◆ About this exercise: Copy all lines holding the word "Search" from the entries.

Data excerpts
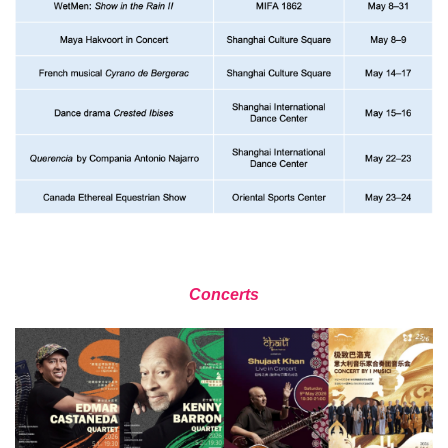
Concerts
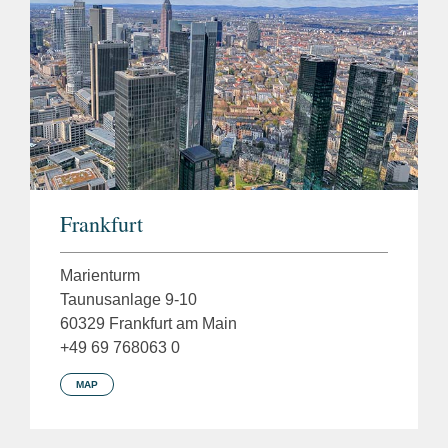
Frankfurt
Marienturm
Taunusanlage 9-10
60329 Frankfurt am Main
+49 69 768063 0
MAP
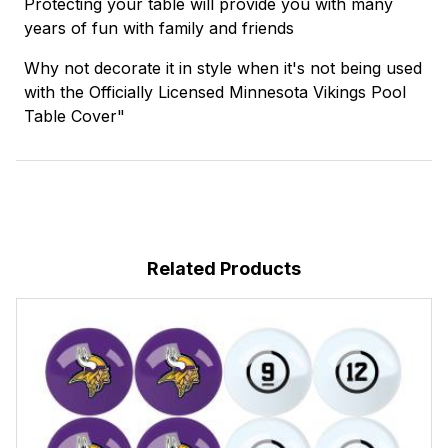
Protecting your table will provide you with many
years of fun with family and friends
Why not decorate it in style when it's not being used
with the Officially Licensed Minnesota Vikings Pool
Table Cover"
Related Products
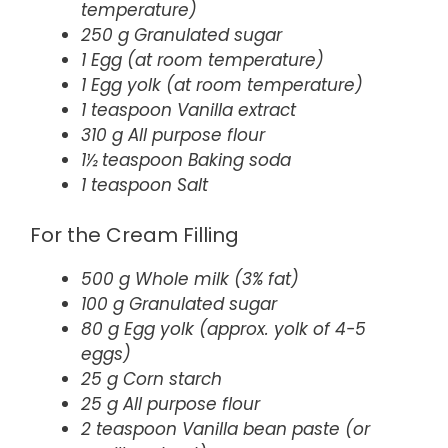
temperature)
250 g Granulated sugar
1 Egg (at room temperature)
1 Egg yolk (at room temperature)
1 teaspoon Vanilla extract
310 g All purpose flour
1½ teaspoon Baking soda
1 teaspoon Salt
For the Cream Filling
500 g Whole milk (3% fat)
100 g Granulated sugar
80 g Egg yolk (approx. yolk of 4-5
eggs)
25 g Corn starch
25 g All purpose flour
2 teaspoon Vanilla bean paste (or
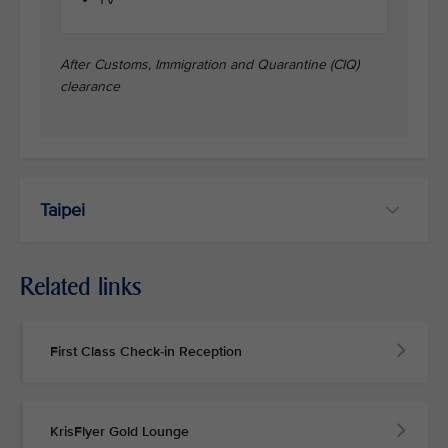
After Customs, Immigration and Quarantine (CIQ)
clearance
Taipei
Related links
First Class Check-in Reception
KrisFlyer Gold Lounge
--
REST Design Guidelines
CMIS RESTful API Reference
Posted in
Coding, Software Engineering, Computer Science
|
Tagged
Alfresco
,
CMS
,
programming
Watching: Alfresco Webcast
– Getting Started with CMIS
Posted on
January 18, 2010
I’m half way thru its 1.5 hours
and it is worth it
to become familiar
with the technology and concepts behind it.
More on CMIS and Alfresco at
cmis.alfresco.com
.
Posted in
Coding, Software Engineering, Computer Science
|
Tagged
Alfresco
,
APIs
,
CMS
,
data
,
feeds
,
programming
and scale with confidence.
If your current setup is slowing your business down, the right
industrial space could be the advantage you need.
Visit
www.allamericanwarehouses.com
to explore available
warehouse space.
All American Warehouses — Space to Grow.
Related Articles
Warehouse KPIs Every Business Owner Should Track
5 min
==
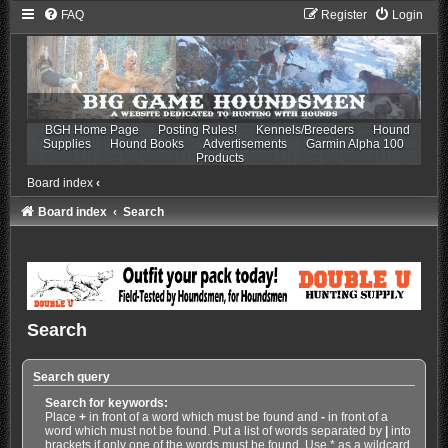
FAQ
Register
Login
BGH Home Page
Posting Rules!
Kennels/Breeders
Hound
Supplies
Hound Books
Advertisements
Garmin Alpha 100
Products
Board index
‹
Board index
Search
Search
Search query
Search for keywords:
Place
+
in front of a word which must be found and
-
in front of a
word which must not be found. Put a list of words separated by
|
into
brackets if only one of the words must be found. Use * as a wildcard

◆ Task response:
Search
Search
Search query
Search for keywords:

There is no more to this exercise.